I came home at 8 p.m. on Friday night to find Sonny limping and dragging his left hind leg. He was a little wobbly and couldn't correct his paw to upright every time. Instead it would curl under like he was on tippy toe. I thought it was an ortho problem and took him to an ortho vet Saturday morning. The vet could not find anything and feared something was terribly wrong. Well, as it turned out, Sonny was full of tumors and one was probably pressing against his spine. I took him to Cleveland to see an Oncologist and Sonny had a chemo treatment. He was scheduled for more but by that night he couldn't walk at all. He had no bladder control and my mom and I were continuously lifting him to one bed, changing the pee pads on another, cleaning him off and lifting him back to his big bed. I was completely heartbroken. Sonny meant the world to me and at times I felt he was all I had.

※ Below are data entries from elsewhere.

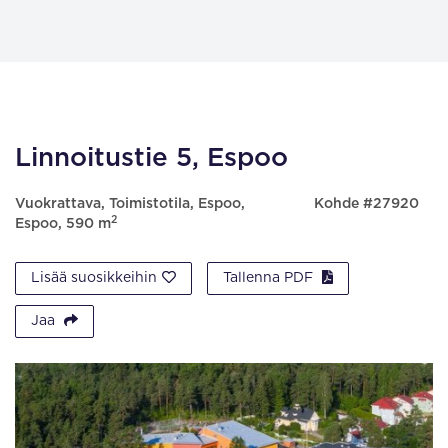
Linnoitustie 5, Espoo
Vuokrattava, Toimistotila, Espoo,
Kohde #27920
2
Espoo, 590 m
Lisää suosikkeihin
Tallenna PDF
Jaa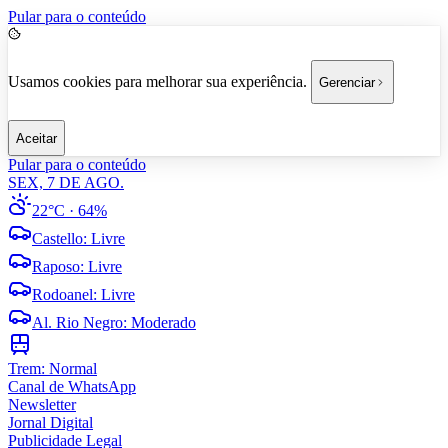
Pular para o conteúdo
Usamos cookies para melhorar sua experiência.
Gerenciar
Aceitar
Pular para o conteúdo
SEX, 7 DE AGO.
22°C
· 64%
Castello
:
Livre
Raposo
:
Livre
Rodoanel
:
Livre
Al. Rio Negro
:
Moderado
Trem:
Normal
Canal de WhatsApp
Newsletter
Jornal Digital
Publicidade Legal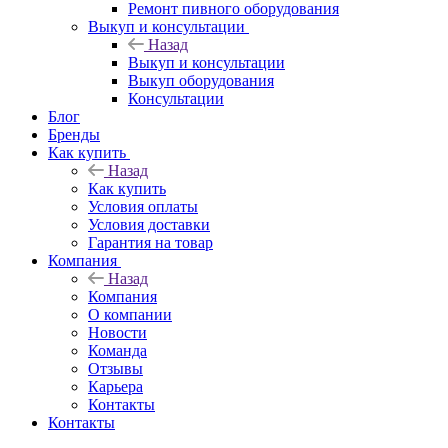
Ремонт пивного оборудования
Выкуп и консультации
Назад
Выкуп и консультации
Выкуп оборудования
Консультации
Блог
Бренды
Как купить
Назад
Как купить
Условия оплаты
Условия доставки
Гарантия на товар
Компания
Назад
Компания
О компании
Новости
Команда
Отзывы
Карьера
Контакты
Контакты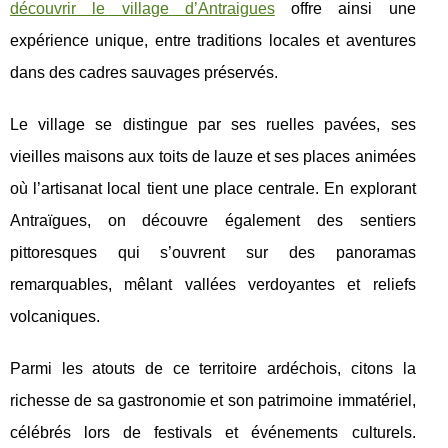
découvrir le village d’Antraigues
offre ainsi une
expérience unique, entre traditions locales et aventures
dans des cadres sauvages préservés.
Le village se distingue par ses ruelles pavées, ses
vieilles maisons aux toits de lauze et ses places animées
où l’artisanat local tient une place centrale. En explorant
Antraïgues, on découvre également des sentiers
pittoresques qui s’ouvrent sur des panoramas
remarquables, mêlant vallées verdoyantes et reliefs
volcaniques.
Parmi les atouts de ce territoire ardéchois, citons la
richesse de sa gastronomie et son patrimoine immatériel,
célébrés lors de festivals et événements culturels.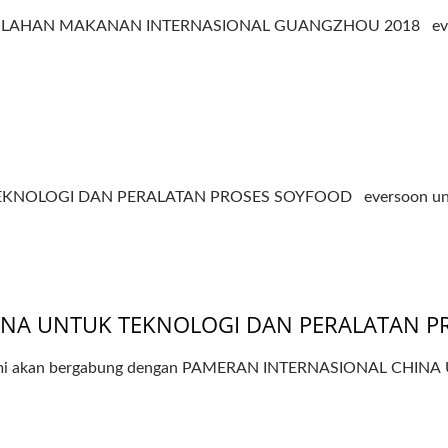
HAN MAKANAN INTERNASIONAL GUANGZHOU 2018 eversoon 
KNOLOGI DAN PERALATAN PROSES SOYFOOD eversoon untuk m
INA UNTUK TEKNOLOGI DAN PERALATAN P
A, kami akan bergabung dengan PAMERAN INTERNASIONAL C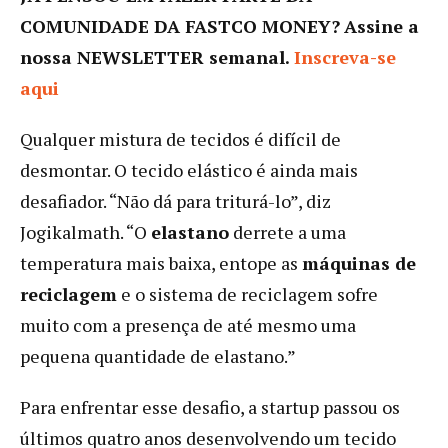
COMUNIDADE DA FASTCO MONEY?
Assine a
nossa NEWSLETTER semanal.
Inscreva-se
aqui
Qualquer mistura de tecidos é difícil de
desmontar. O tecido elástico é ainda mais
desafiador. “Não dá para triturá-lo”, diz
Jogikalmath. “O
elastano
derrete a uma
temperatura mais baixa, entope as
máquinas de
reciclagem
e o sistema de reciclagem sofre
muito com a presença de até mesmo uma
pequena quantidade de elastano.”
Para enfrentar esse desafio, a startup passou os
últimos quatro anos desenvolvendo um tecido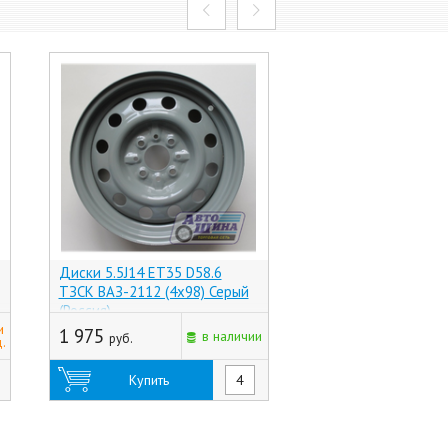
Диски 5.5J14 ET35 D58.6
Диски 6.0J14 ET35 
ТЗСК ВАЗ-2112 (4x98) Серый
Race AF-08 (4x98) S
(Россия)
и
1 975
3 535
в наличии
руб.
руб.
.
Купить
Купить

It was only 6 days until the first sign something was wrong until I had to put Sonny down. It was Thursday, March 12th. I feared that if we went one more day he would be in some real pain and really suffer. He had lost all movement from the waist down. I had hoped he would make it at least until Saturday so my sister could make it home to see him. They were very close and his death was hard on her as well as my entire family.
Personality wise Sonny was the same dog til the end. This made it so hard to make that choice but I knew it was time and I had to do it for him and not be selfish. A nearby vet came to our house with his technician. Sonny died very peacefully in my arms. A local mortician came up immediately and got Sonny's body and cremated him that night. I had him back the next morning and took him to see my sister for a long weekend.
It's been almost 4 months since Sonny has been gone and there is not a day that goes by when I do not think of him and still get teary eyed. Sometimes I completely break down and bawl. He was my once in a lifetime dog.
I have since adopted a lab pup, Sonny's younger bro he never got to meet. I didn't think I was ready for another yet but my dad found this little guy and I couldn't resist. I think I needed him as much as he needed me. I'll eventually get around to setting up a Dogster page for him. He is a yellow lab. Very white and is apparerently what is known as a Dudley lab. His lips, nose and eye rims are all flesh colored. I named him Bay and he is a good boy. He came from an accident litter and was underweight and had fleas and worms when I brought him home. I fixed him up real quick and he is doing great now. I only wish he could have met Sonny, I know they would have loved each other.